Mas e quando temos caixas de um lado e outro, mas anguladas para trás? Neste caso, os cancelamentos também existirão, assim como reforços em algumas frequências, tudo dependerá do ângulo em que as ondas sonoras se encontrarão. Para quem gosta de trigonometria:
Na área vermelha, os encontros das ondas sonoras geram destruição das ondas. Na área branca, temos até mesmo reforço sonoro. Mas concordo, tem que ser engenheiro para fazer todos os cálculos.
Na prática, cancelamentos sempre vão exisitir, a não ser que trabalhemos com cluster. O que precisamos fazer é o teste auditivo. Testar várias posições e angulações de caixas e literalmente sentar em todos os lugares disponíveis na largura da igreja. O melhor posicionamento para as caixas é aquele onde as diferenças de som sejam imperceptíveis na largura.
O Anfiteatro onde cuido do som é muito largo, são 100 metros. Há caixas de 20 em 20 metros. No exato intervalo de distância entre as caixas, o som é realmente sem "definição", embolado. Foi um pouco complicado explicar e demonstrar, mas são estes os locais dos atuais corredores.

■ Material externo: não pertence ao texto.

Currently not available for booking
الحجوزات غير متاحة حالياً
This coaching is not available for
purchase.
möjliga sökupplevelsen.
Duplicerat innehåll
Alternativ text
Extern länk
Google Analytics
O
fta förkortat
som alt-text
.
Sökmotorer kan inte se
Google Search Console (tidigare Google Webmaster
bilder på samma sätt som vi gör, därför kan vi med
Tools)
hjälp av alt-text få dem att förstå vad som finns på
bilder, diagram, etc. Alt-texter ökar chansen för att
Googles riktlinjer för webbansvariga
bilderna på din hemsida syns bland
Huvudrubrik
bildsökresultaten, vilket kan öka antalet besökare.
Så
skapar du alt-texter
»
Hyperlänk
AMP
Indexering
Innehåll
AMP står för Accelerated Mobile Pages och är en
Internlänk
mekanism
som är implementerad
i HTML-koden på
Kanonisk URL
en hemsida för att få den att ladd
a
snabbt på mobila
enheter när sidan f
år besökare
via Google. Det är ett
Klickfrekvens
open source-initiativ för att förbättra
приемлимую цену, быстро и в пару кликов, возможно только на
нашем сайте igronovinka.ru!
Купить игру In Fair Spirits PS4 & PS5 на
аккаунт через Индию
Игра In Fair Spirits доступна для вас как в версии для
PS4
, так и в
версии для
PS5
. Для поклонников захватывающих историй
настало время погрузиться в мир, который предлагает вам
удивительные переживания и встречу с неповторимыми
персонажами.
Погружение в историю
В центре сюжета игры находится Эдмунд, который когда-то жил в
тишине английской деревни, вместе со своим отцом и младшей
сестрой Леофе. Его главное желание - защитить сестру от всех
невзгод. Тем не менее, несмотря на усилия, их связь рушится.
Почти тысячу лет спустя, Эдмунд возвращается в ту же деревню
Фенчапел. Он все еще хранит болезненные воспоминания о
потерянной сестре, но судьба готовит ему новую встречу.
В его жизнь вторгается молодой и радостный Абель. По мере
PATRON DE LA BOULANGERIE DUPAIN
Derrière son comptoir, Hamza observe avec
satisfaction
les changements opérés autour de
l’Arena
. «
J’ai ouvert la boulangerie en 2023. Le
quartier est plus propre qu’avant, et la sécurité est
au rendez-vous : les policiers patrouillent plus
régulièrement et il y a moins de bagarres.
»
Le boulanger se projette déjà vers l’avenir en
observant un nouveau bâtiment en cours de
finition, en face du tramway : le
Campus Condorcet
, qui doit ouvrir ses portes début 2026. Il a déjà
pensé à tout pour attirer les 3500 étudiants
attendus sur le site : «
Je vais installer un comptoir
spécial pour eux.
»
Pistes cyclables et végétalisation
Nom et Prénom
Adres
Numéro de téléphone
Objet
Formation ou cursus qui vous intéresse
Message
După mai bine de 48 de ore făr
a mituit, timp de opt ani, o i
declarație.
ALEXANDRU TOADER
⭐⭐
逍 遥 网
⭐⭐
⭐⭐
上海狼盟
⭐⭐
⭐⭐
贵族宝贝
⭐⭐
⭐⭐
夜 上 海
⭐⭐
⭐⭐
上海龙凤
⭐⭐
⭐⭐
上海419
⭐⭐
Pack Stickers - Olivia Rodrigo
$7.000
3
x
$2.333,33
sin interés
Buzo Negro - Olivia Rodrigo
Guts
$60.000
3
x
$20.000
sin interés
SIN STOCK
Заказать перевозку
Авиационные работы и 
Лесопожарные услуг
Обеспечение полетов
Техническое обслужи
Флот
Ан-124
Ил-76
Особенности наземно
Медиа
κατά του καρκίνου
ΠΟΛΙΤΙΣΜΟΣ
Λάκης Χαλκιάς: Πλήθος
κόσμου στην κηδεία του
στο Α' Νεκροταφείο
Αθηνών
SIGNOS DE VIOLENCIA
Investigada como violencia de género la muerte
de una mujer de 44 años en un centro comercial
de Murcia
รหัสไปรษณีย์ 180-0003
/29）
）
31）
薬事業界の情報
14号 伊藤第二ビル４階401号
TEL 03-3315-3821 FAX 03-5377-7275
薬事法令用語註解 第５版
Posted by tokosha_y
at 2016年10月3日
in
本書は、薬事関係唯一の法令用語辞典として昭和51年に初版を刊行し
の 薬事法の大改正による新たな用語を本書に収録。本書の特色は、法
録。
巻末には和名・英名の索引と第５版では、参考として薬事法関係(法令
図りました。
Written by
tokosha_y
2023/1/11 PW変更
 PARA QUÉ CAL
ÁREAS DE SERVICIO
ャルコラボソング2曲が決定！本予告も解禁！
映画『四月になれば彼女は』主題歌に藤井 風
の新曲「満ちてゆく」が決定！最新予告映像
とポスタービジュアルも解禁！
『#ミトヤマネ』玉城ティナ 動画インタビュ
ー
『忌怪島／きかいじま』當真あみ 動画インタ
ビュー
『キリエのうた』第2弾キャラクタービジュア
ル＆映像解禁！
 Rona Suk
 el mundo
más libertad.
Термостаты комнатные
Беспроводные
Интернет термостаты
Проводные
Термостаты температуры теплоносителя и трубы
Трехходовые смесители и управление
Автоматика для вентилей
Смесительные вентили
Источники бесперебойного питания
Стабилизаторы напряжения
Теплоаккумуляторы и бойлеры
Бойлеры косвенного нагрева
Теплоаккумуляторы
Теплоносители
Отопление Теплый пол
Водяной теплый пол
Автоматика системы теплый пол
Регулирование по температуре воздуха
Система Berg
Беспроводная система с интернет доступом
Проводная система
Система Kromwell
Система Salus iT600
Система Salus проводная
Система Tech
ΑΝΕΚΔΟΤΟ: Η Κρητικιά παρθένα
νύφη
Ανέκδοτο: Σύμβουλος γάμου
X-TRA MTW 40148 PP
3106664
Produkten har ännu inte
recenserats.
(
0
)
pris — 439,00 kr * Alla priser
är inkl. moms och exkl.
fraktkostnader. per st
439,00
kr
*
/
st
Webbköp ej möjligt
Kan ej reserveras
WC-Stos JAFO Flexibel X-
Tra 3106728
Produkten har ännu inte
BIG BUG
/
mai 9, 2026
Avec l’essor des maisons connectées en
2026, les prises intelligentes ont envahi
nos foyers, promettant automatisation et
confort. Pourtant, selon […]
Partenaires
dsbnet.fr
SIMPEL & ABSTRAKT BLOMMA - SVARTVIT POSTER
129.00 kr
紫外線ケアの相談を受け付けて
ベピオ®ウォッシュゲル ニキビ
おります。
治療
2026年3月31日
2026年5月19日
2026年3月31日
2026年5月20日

Bem, ao final deste "artigo" escrito de forma rápida (sem revisão e pesquisa alguma, então perdoem alguma imprecisão), alguém pode ficar com a seguinte dúvida: o Fernando falou o tempo todo de caixas situadas à esquerda e direita, mas sempre na mesma altura (no mesmo comprimento) da nave. Mas e quando temos caixas todas viradas para trás, mas em comprimentos da nave diferentes? Uma igreja muito comprida terá problemas de cancelamentos se tiver dois caixas na frente e no meio, mesmo se forem clusters?
A resposta é sim! As ondas também se cancelarão ou reforçarão quando se encontrarem, apesar do problema ser muito menor (o ângulo de encontro estará principalmente dentro da área de reforço, mas mesmo assim haverá problemas). Veja figura abaixo:
As linhas vermelhas e azuis indicam ondas que chegam em tempos diferentes aos ouvidos da pessoa. Como se a linha vermelha fosse o som da caixa da frente e a linha azul da caixa do meio (em relação a um ouvinte do meio para trás). Haverá reforços e cancelamentos. O ideal, neste caso, é trabalharmos com sistemas de delay, o que fará com que ambos os sons chegem ao mesmo tempo, mas isto é outro artigo.
E outra pergunta que pode surgir: e aquele som que bate na parede do fundo da igreja e retorna, também provoca cancelamentos. Sim, muitos. Funciona como se fosse uma caixa de som virada de frente para a outra. Por isto que a área do fundo das igrejas costuma ser o local com os piores índices de inteligibilidade da igreja (onde pouco se entende). A solução é investir em tratamento acústico. Outro artigo.